When I was a new writer, I enjoyed stringing together beautiful words.
To this day, I’ll choose a word as much as, if not more, for its sound within the sentence as for its meaning.
But it took me a little bit of writing publicly to fully understand that writing words is not enough—no matter how beautiful or poetic or powerful the prose, writing words is not enough.
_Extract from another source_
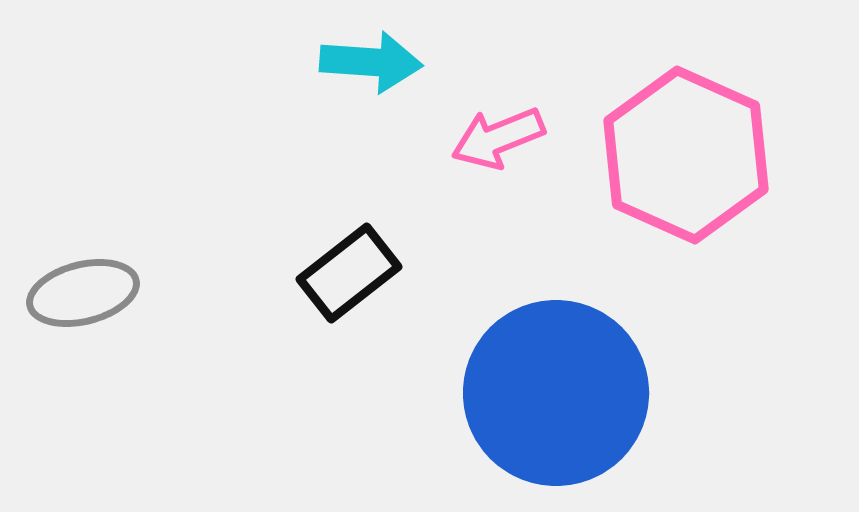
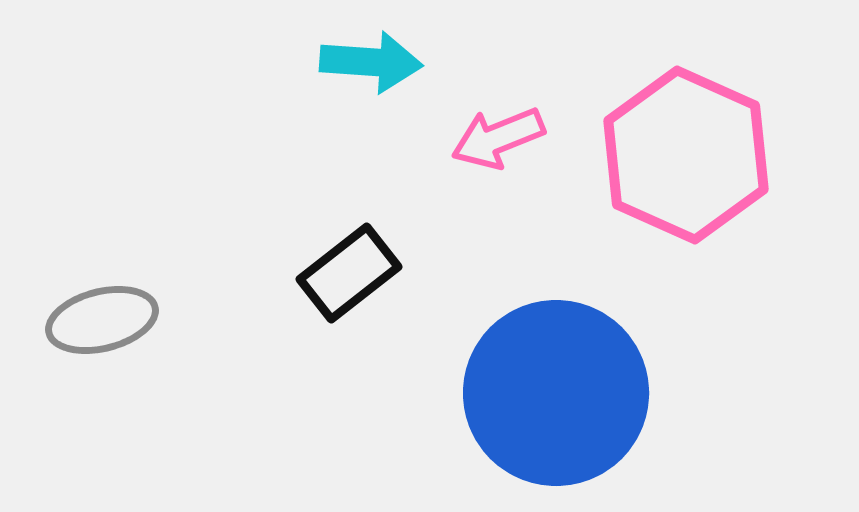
gray ellipse: moved 19 px right, 27 px down
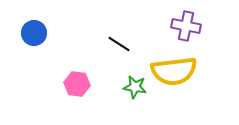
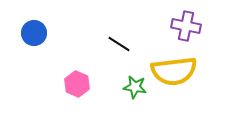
pink hexagon: rotated 15 degrees clockwise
Because words must have meaning.
It’s when words convey a simple, universally felt truth and are beautiful that good writing is made.
Great writing, though I won’t pretend to completely know it, can only exist when we are not scribbling words just to scribble.
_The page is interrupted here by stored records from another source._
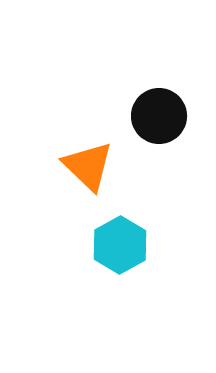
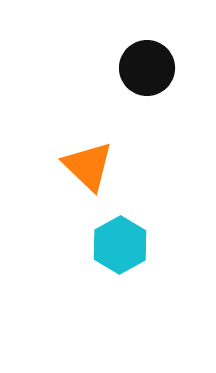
black circle: moved 12 px left, 48 px up
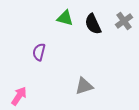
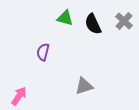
gray cross: rotated 12 degrees counterclockwise
purple semicircle: moved 4 px right
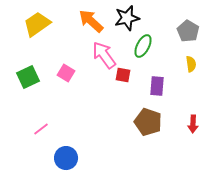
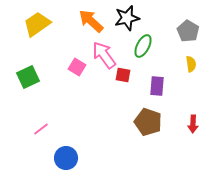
pink square: moved 11 px right, 6 px up
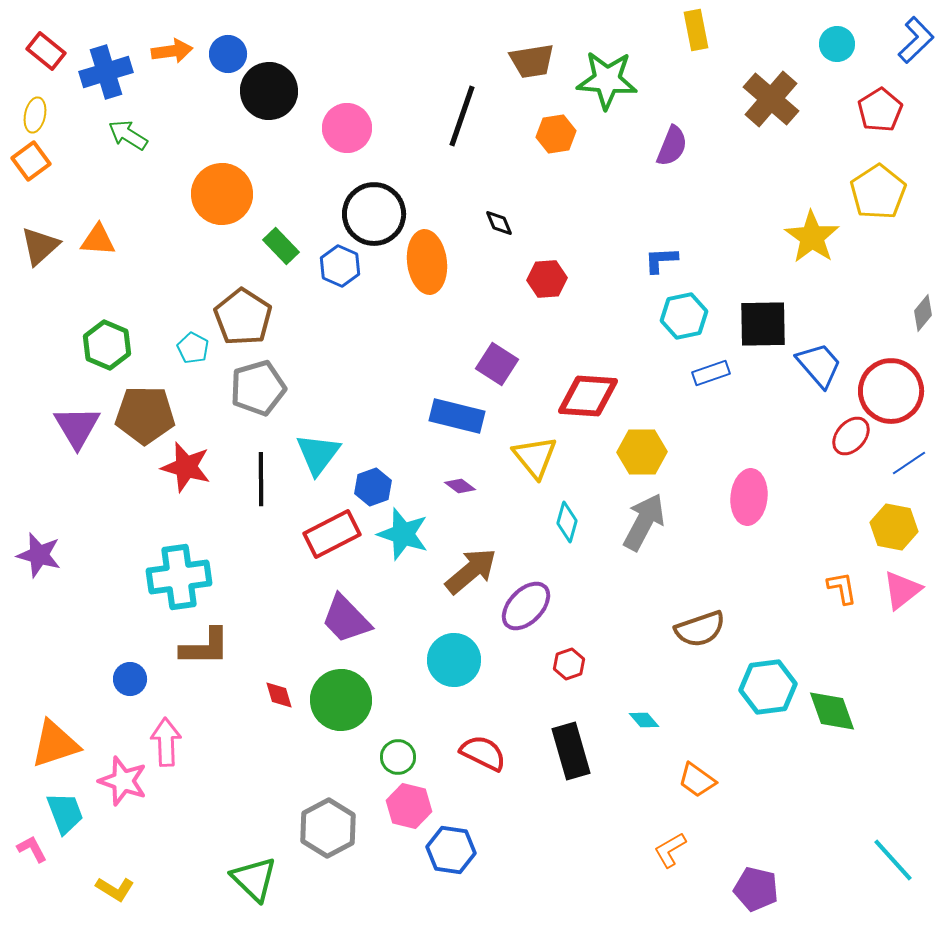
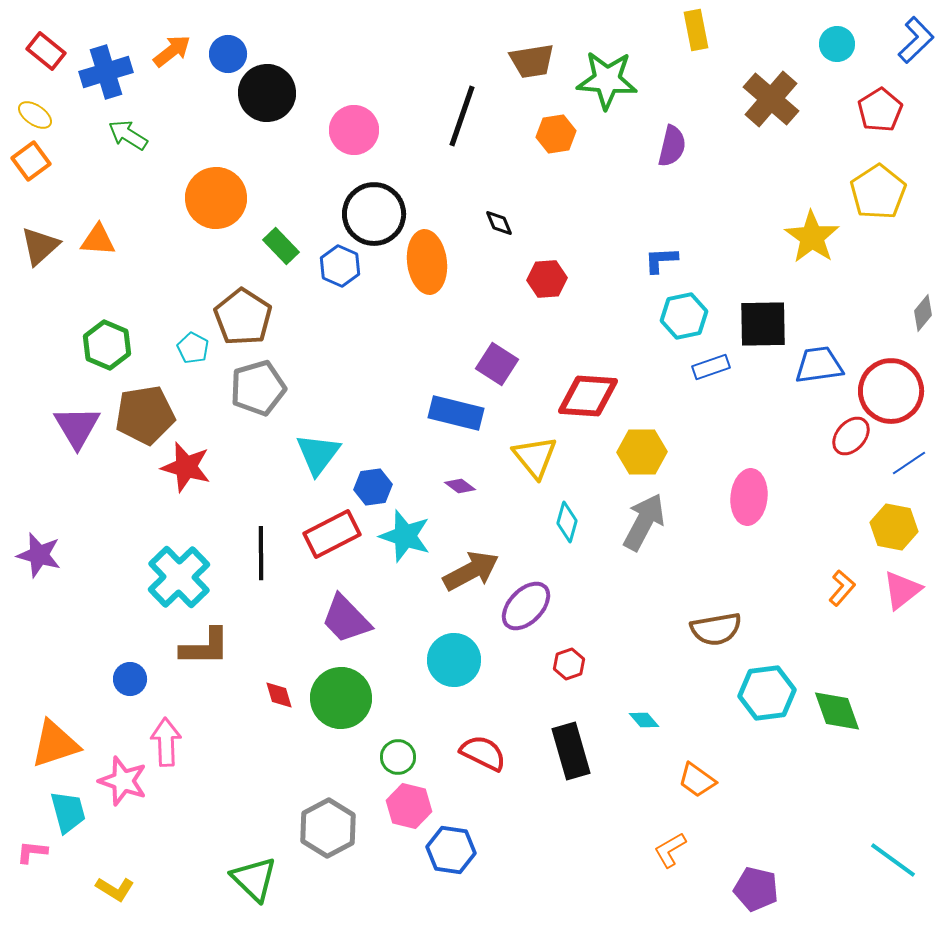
orange arrow at (172, 51): rotated 30 degrees counterclockwise
black circle at (269, 91): moved 2 px left, 2 px down
yellow ellipse at (35, 115): rotated 68 degrees counterclockwise
pink circle at (347, 128): moved 7 px right, 2 px down
purple semicircle at (672, 146): rotated 9 degrees counterclockwise
orange circle at (222, 194): moved 6 px left, 4 px down
blue trapezoid at (819, 365): rotated 57 degrees counterclockwise
blue rectangle at (711, 373): moved 6 px up
brown pentagon at (145, 415): rotated 10 degrees counterclockwise
blue rectangle at (457, 416): moved 1 px left, 3 px up
black line at (261, 479): moved 74 px down
blue hexagon at (373, 487): rotated 12 degrees clockwise
cyan star at (403, 534): moved 2 px right, 2 px down
brown arrow at (471, 571): rotated 12 degrees clockwise
cyan cross at (179, 577): rotated 36 degrees counterclockwise
orange L-shape at (842, 588): rotated 51 degrees clockwise
brown semicircle at (700, 629): moved 16 px right; rotated 9 degrees clockwise
cyan hexagon at (768, 687): moved 1 px left, 6 px down
green circle at (341, 700): moved 2 px up
green diamond at (832, 711): moved 5 px right
cyan trapezoid at (65, 813): moved 3 px right, 1 px up; rotated 6 degrees clockwise
pink L-shape at (32, 849): moved 3 px down; rotated 56 degrees counterclockwise
cyan line at (893, 860): rotated 12 degrees counterclockwise
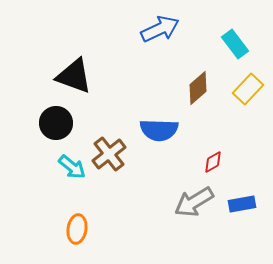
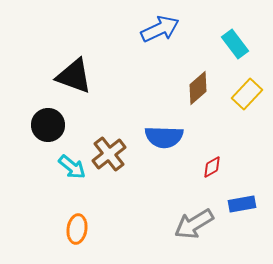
yellow rectangle: moved 1 px left, 5 px down
black circle: moved 8 px left, 2 px down
blue semicircle: moved 5 px right, 7 px down
red diamond: moved 1 px left, 5 px down
gray arrow: moved 22 px down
“You don’t write because you want to say something, you write because you have something to say.”
~F. Scott Fitzgerald
It took me longer than I’d care to admit to fully comprehend that sentence above.
And there are times when I write just because I feel like it.
The clickity-clack, clickity-clack on black-and-white letters soothes my tired spirit, uplifts my fragile human heart and makes me feel impassioned, empowered and whole when I feel none of these things until the words have crossed my heart and lips through my fingertips.
But for words to be shared with the intention of reaching the hearts and minds of others, they must have meaning.
Words that are beautiful, powerful, fill-in-the-blank sounding and that resonate emotionally become worth sharing when they also offer something worth hearing—something true—this is the recipe for great writing.
Or, at least, this is the something that I have to say today.